Robert, this might be more for you, but hasn’t the federal government sort of reassured states that they could leave the expansion whenever they want? I remember reading a few letters from the Obama Administration telling state leaders essentially, “Don’t worry. You can leave anytime you want.” Can you walk us through why those letters aren’t really meaningful protection for states?
Once again, you could trust everything the Administration says on this. If you like your plan you’ll be able to keep it. If you want to opt out you’ll be able to. The second providence is probably nearly as good as the first. The reason here is, first of all, they argue…I’ve heard several states. It was in argued in Ohio when Medicaid was considered saying, “Look!” Secretary Sebelius went up and testified before Congress and she made an oral statement that she wouldn’t go ahead and withhold funding if a state wanted to back out. There was a Q & A sheet put out by the Centers for Medicaid and Medicare services which stated that the states would be able to opt out. This wasn’t a regulation. It didn’t go through rule making. This isn’t law. This was just a Q & A statement, and the suggestion that somehow this would bind the federal government. The answer plainly is no as a legal matter.

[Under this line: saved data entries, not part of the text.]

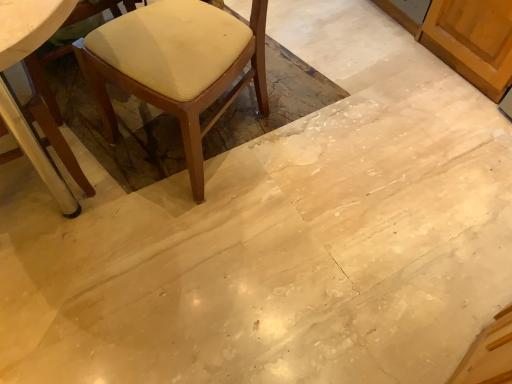 Locate an element on the screen. Image resolution: width=512 pixels, height=384 pixels. vacant point to the right of wooden chair at left, which is the 2th chair in right-to-left order is located at coordinates (127, 206). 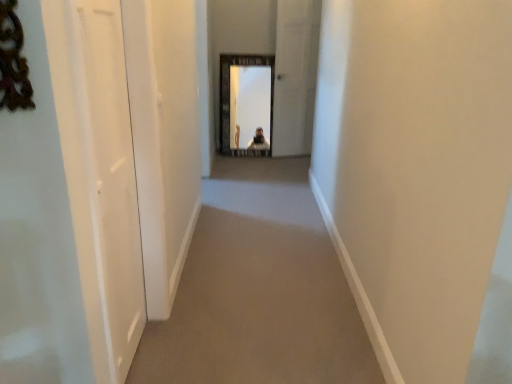 Question: Should I look upward or downward to see beige carpet at center?

Choices:
 (A) up
 (B) down

Answer: (B)

Question: Is white glossy door at left, the 1th screen door when ordered from bottom to top, inside beige carpet at center?

Choices:
 (A) no
 (B) yes

Answer: (A)

Question: Is beige carpet at center aimed at white glossy door at left, acting as the 1th screen door starting from the front?

Choices:
 (A) yes
 (B) no

Answer: (B)

Question: Is beige carpet at center shorter than white glossy door at left, which ranks as the 2th screen door in top-to-bottom order?

Choices:
 (A) yes
 (B) no

Answer: (A)

Question: Can you confirm if beige carpet at center is bigger than white glossy door at left, placed as the 2th screen door when sorted from right to left?

Choices:
 (A) no
 (B) yes

Answer: (B)

Question: Is there a large distance between beige carpet at center and white glossy door at left, acting as the first screen door starting from the left?

Choices:
 (A) no
 (B) yes

Answer: (A)

Question: From a real-world perspective, is beige carpet at center physically below white glossy door at left, acting as the first screen door starting from the left?

Choices:
 (A) no
 (B) yes

Answer: (B)

Question: Is the depth of beige carpet at center less than that of white glossy door at center, the second screen door in the bottom-to-top sequence?

Choices:
 (A) no
 (B) yes

Answer: (B)

Question: From a real-world perspective, is beige carpet at center located higher than white glossy door at center, the first screen door viewed from the back?

Choices:
 (A) yes
 (B) no

Answer: (B)

Question: From the image's perspective, is beige carpet at center under white glossy door at center, the 2th screen door viewed from the front?

Choices:
 (A) no
 (B) yes

Answer: (B)

Question: From a real-world perspective, is beige carpet at center located beneath white glossy door at center, the first screen door viewed from the back?

Choices:
 (A) no
 (B) yes

Answer: (B)

Question: Is beige carpet at center oriented towards white glossy door at center, which is counted as the 2th screen door, starting from the left?

Choices:
 (A) no
 (B) yes

Answer: (A)

Question: Can you confirm if beige carpet at center is shorter than white glossy door at center, acting as the 1th screen door starting from the right?

Choices:
 (A) no
 (B) yes

Answer: (B)

Question: Can you confirm if white glossy door at left, acting as the 1th screen door starting from the front, is bigger than white glossy door at center, the first screen door viewed from the back?

Choices:
 (A) no
 (B) yes

Answer: (A)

The Courts have drawn up a doctrine; the idea was to protect the states in these situations. Remember what we’re dealing with here. The federal government has certain limitations on what it can force the state to do. If it tries to do too much. Some of you may remember there was a case involving background checks in which they ordered sheriffs to perform the background checks. The states sued and won because that commandeering state officers. So they can’t force them to do things directly, but they can offer funds, essentially, to bribe the states to do what they want them to do. What we’ve got with the Medicaid system issue got certain inducements.

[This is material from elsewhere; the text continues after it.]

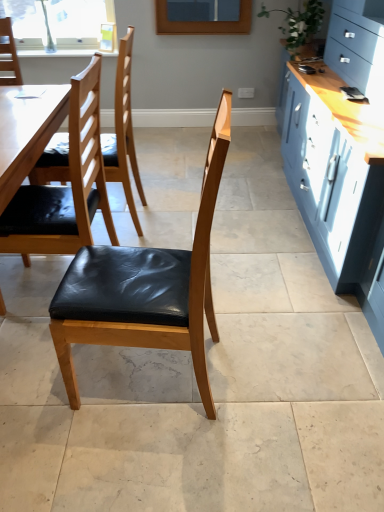 Image resolution: width=384 pixels, height=512 pixels. Find the location of `free point to the right of matte black leather chair at center, positioned as the 3th chair in back-to-front order`. free point to the right of matte black leather chair at center, positioned as the 3th chair in back-to-front order is located at coordinates (256, 373).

Often times there’s a number of strings attached, so the courts in interpreting these treat it like a contract. They treat the federal statute as a contract between the federal government and the states essentially saying, “Look, the states have to be given sufficient notice of what’s going on in the statute. We’re going to look to that. We’re going to look to the federal law to see what’s required of the states in exchange for the money.”
Insofar as the Secretary’s making these statements—which are not in the statute, which are not in rules, which are not binding upon the federal government—if they choose later on to say “No, we’re going to exercise our rights under the statute to withhold the first dollar of federal money” the courts are very likely to permit that, and indeed that is probably the most likely outcome based upon that alone. The evidence from these Q & A documents is not going to be binding on the courts.

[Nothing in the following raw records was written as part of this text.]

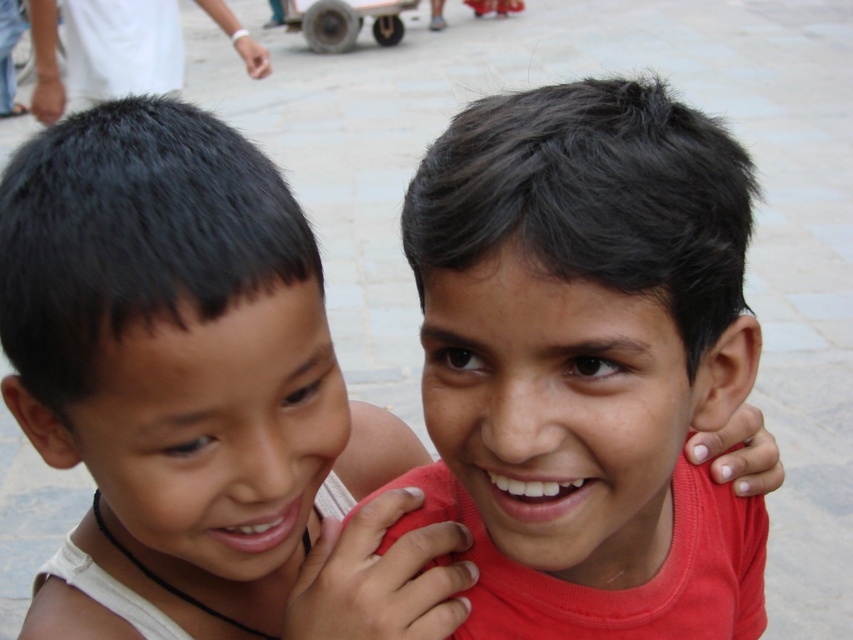 You are a photographer trying to capture both the smooth skin boy at left and the dark hair at upper left in the same frame. Based on their heights, which one should you focus on to ensure both are fully visible in the photo?

The smooth skin boy at left is shorter than dark hair at upper left, so focusing on the taller dark hair at upper left will ensure both are fully visible in the photo.

Based on the photo, you are a photographer trying to capture a candid shot of the two boys. The camera you are using has a depth sensor that can measure distances. You notice a point labeled as point (717,339) in your viewfinder. If the minimum focus distance for your camera is 30 inches, will this point be in focus?

The distance of point (717,339) from the camera is 28.74 inches, which is less than the minimum focus distance of 30 inches. Therefore, this point will not be in focus.

You are a photographer trying to capture a candid shot of the two boys. You need to ensure that the matte red shirt at center and the dark hair at upper left are both visible in the frame. Based on their positions, which object should you focus on first to ensure both are in the shot?

The matte red shirt at center is positioned under dark hair at upper left, so focusing on the dark hair at upper left first will ensure both are in the frame since the matte red shirt at center is below it.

Additionally, keep in mind, even if they were statements that would have some legal effect, and I don’t think they are, they would only potentially bind the current Administration or the current holder of the office of the Secretary of Health and Human Services. At any point when a new Secretary comes in, she can go ahead and reverse course, reverse her decision on that. There’s nothing to bind future Secretaries to that. They could go ahead and say, “No. Actually you can’t get out and if you do, we’re going to withhold the first dollar of funding.” There would be nothing to restrict them from doing that.
And I’d like to get Robert’s take on this because, of course, he’s the real legal expert here, not me. Beyond what Robert just said, the point that I have made, and Robert, please correct me if I’m wrong, but you look at this and you see what the Court did not strike the statute, and the Court did not amend the statute. What that means then is the statute as enacted is part of the Code, and it’s in, this expansion is in the mandatory section of the Medicaid statute, not in the optional section. I think it’s very significant, as Robert pointed out, that they, after 2 years after the ruling almost, haven’t actually issued even a proposed regulation, and that all they’ve done in terms of promising that the states can get out is this Frequently Asked Questions Q & A. I think possibly the reason is because they recognize there’s no statutory basis for saying that.
The larger point that I’d like to get at is this has been discussed in terms of the federal government’s relation with the states. But it seems to me that in this state of affairs, if a state that has adopted the expansion were to, for whatever reason, try to reverse itself and take HHS’s Q & A at its word and reverse the expansion, and thus some people who had gained coverage on the expansion would lose coverage, any of those affected individuals, regardless of whether—the HHS can say, “Yeah, yeah, yeah. That’s fine. You can leave.”—any one of those affected individuals, I would presume, would have standing to go to the Court and say clearly they’ve been harmed, and that the Court should enforce the statute as written, which doesn’t give either the state or HHS the ability to do that.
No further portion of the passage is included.